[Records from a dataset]
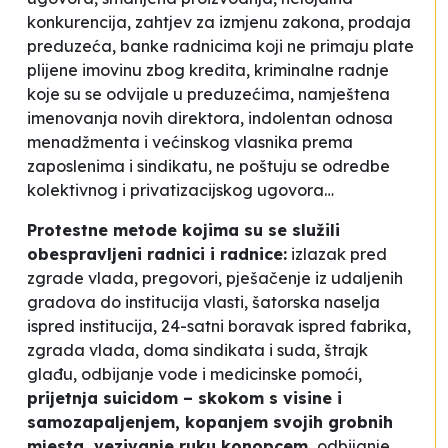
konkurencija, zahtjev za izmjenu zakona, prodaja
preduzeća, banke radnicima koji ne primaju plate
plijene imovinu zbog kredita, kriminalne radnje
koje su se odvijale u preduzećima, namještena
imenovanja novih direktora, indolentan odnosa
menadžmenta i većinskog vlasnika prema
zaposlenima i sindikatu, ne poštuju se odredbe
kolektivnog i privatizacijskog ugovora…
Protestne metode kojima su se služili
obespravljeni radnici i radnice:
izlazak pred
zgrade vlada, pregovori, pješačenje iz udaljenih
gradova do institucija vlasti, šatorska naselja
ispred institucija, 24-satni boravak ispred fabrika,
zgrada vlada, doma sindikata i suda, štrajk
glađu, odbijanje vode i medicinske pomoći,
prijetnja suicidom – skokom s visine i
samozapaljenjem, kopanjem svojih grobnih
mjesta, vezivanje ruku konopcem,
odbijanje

--

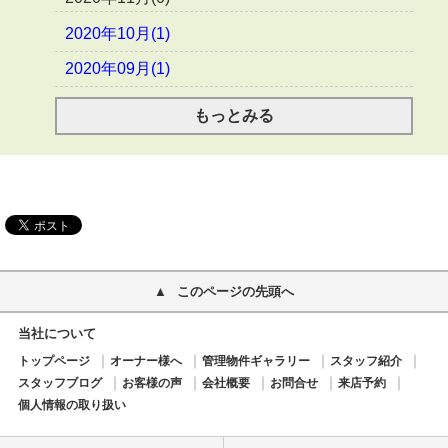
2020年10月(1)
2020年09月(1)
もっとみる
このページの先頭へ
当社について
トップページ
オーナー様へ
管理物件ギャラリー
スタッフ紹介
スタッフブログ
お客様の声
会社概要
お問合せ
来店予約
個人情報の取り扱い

# AIM OF THE EXERCISE
Go line by line through the records and copy those that contain the word "institucija".

# RESPONSE FOR THIS EXERCISE
gradova do institucija vlasti, šatorska naselja
ispred institucija, 24-satni boravak ispred fabrika,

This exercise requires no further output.